Senior Manager - Storage Production Engineering and SRE

at Nvidia

📍 Santa Clara, United States

$272,000-419,800 per year

SENIOR

✅ On-site

SCRAPED

Used Tools & Technologies

Not specified

Required Skills & Competences ^?

Kubernetes @ 6 Leadership @ 4 People Management @ 7 Team Management @ 6 AWS @ 4 Azure @ 4 Mentoring @ 4 Networking @ 6 SRE @ 4

Details

As a Sr Manager in Site Reliability Engineering (SRE), you will lead a team dedicated to the design, construction, and maintenance of expansive production systems, emphasizing high efficiency and availability.

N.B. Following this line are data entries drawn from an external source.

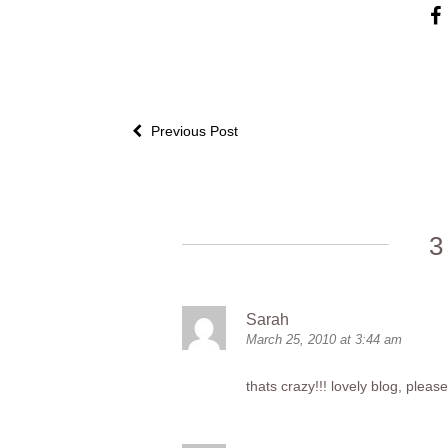
Previous Post
3
Sarah
March 25, 2010 at 3:44 am
thats crazy!!! lovely blog, ple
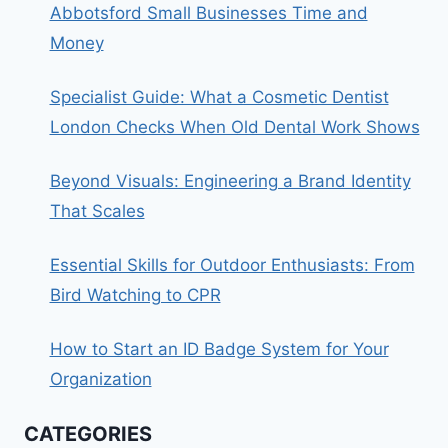
Abbotsford Small Businesses Time and
Money
Specialist Guide: What a Cosmetic Dentist
London Checks When Old Dental Work Shows
Beyond Visuals: Engineering a Brand Identity
That Scales
Essential Skills for Outdoor Enthusiasts: From
Bird Watching to CPR
How to Start an ID Badge System for Your
Organization
CATEGORIES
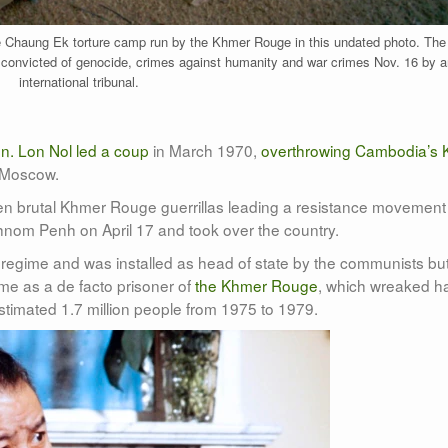
e Chaung Ek torture camp run by the Khmer Rouge in this undated photo. The 
 convicted of genocide, crimes against humanity and war crimes Nov. 16 by a
international tribunal.
n. Lon Nol led a coup
in March 1970,
overthrowing Cambodia’s 
 Moscow.
hen brutal Khmer Rouge guerrillas leading a resistance movement
nom Penh on April 17 and took over the country.
regime and was installed as head of state by the communists bu
ime as a de facto prisoner of
the Khmer Rouge
, which wreaked h
 estimated 1.7 million people from 1975 to 1979.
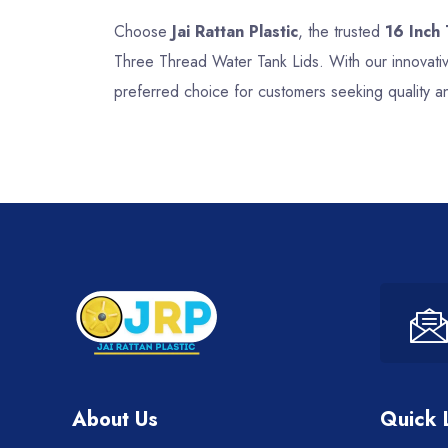
Choose
Jai Rattan Plastic
, the trusted
16 Inch
Three Thread Water Tank Lids. With our innovativ
preferred choice for customers seeking quality a
About Us
Quick 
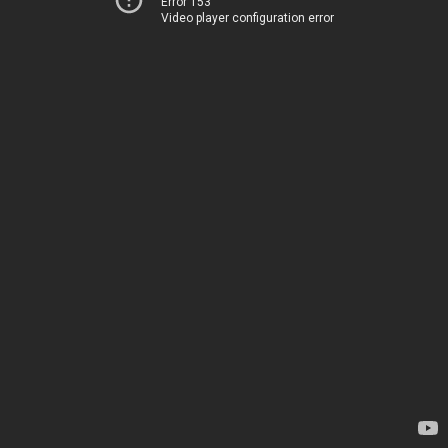
Error 153
Video player configuration error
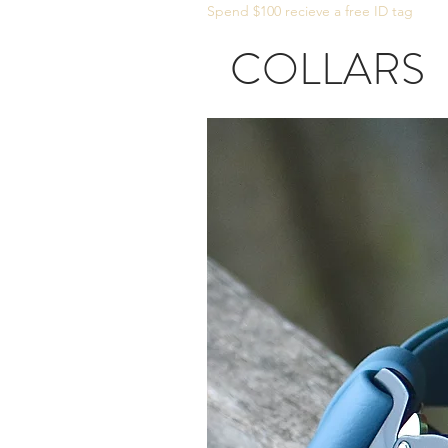
Spend $100 recieve a free ID tag
COLLARS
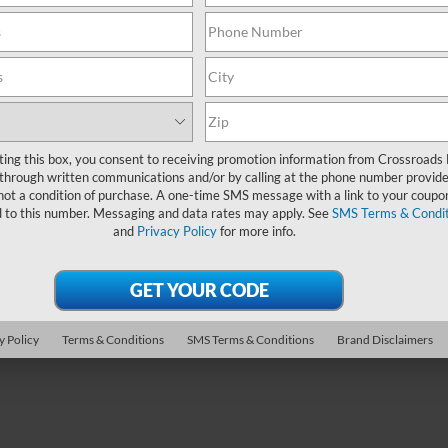
PRICE
sroads Ford of Apex
Crossroads Ford of Apex
Less
Less
FTER4KP3SLE00195
Stock:
PT29403
VIN:
1FTER4KP1SLE01216
Stoc
Price:
$47,311
Retail Price:
 Discount:
-$2,619
Dealer Discount:
5 mi
17,912 mi
Ext.
 Fee
$899
Admin Fee
oads Price:
$45,591
Crossroads Price:
ting this box, you consent to receiving promotion information from Crossroads
through written communications and/or by calling at the phone number provide
not a condition of purchase. A one-time SMS message with a link to your coupon
Get More Details
Get More Deta
d to this number. Messaging and data rates may apply. See
SMS Terms & Condit
and
Privacy Policy
for more info.
y Policy
Terms & Conditions
SMS Terms & Conditions
Brand Disclaimers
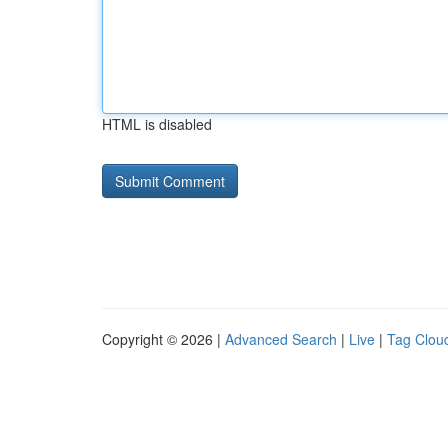
HTML is disabled
Copyright © 2026 |
Advanced Search
|
Live
|
Tag Clou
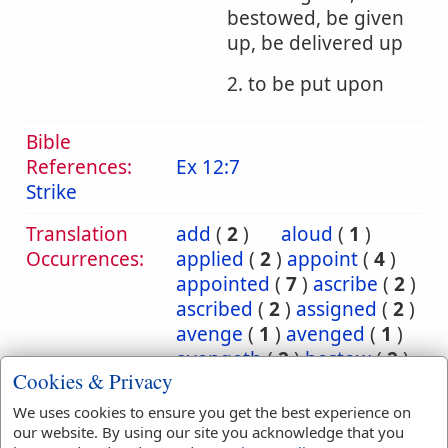
bestowed, be given
up, be delivered up
2. to be put upon
Bible
References:
Ex 12:7
Strike
Translation
add
(
2
)
aloud
(
1
)
Occurrences:
applied
(
2
)
appoint
(
4
)
appointed
(
7
)
ascribe
(
2
)
ascribed
(
2
)
assigned
(
2
)
avenge
(
1
)
avenged
(
1
)
avengeth
(
2
)
bestow
(
2
)
Cookies & Privacy
bestowed
(
2
)
bring
(
10
)
bringeth
(
2
)
brought
(
3
)
We uses cookies to ensure you get the best experience on
carnally
(
1
)
cast
(
5
)
our website. By using our site you acknowledge that you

This role spans various domains, including software and systems engineering, cloud-scale storage, data management, and services. SRE Senior Managers bring specialized expertise in areas such as systems, networking, storage, coding, database management, capacity planning, continuous delivery and deployment, and proficiency in open-source cloud-enabling technologies like Kubernetes, containers, and virtualization. Your role involves overseeing the implementation of reliable storage solutions, efficient data management, and delivering associated services to uphold the overall stability and performance of production systems.

Responsibilities

Leadership: Formulating and executing strategic initiatives to enhance the reliability and performance of storage systems, aligning with organizational goals.
Team Management: Leading and mentoring a team of Storage SRE professionals, fostering a collaborative and innovative work environment.
Cloud Storage Expertise: Supervise the planning, execution, and enhancement of storage solutions, encompassing file, block, and object storage, to cater to the requirements of an expanding cloud infrastructure. Guarantee the efficient utilization of cloud-native storage services offered by platforms like AWS S3 and Azure Blob Storage.
System Optimization: Collaborating with multi-functional teams to optimize storage systems, implement best practices, and ensure seamless integration with other technology stacks.
Incident Response: Overseeing incident response and resolution for storage-related issues, minimizing downtime, and ensuring a resilient storage environment.
Conducting capacity planning exercises and collaborating with team members to forecast and meet storage demands efficiently.
Automation and Tooling: Driving automation initiatives to streamline storage operations and developing tools for monitoring, alerting, and performance analysis.
Continuous Improvement: Implementing continuous improvement processes to enhance storage systems' overall reliability and efficiency.

Requirements

Extensive experience in a senior-level role within Site Reliability Engineering, particularly in managing storage infrastructure.
Technical Expertise: In-depth knowledge of storage technologies, file systems, and experience with cloud-based storage solutions. Proficiency in scripting and automation tools is essential.
Leadership Skills: Strong leadership and people management skills, with the ability to inspire and guide a team towards achieving common objectives.
Problem-Solving Skills: Exceptional analytical and problem-solving skills, with the ability to address complex storage-related issues effectively.
Collaboration: Demonstrated ability to collaborate with multi-functional teams and communicate effectively with technical and non-technical collaborators.
Prior engineering experience with hands-on coding background in storage systems.
Education: Master's degree in Computer Science, Information Technology, or a related field or equivalent experience.
10+ overall years of relevant experience and 5+ years of management experience.

Benefits

NVIDIA offers a base salary range of 272,000 USD - 419,750 USD. Your base salary will be determined based on your location, experience, and the pay of employees in similar positions. You will also be eligible for equity and benefits. NVIDIA is committed to fostering a diverse work environment and proud to be an equal opportunity employer.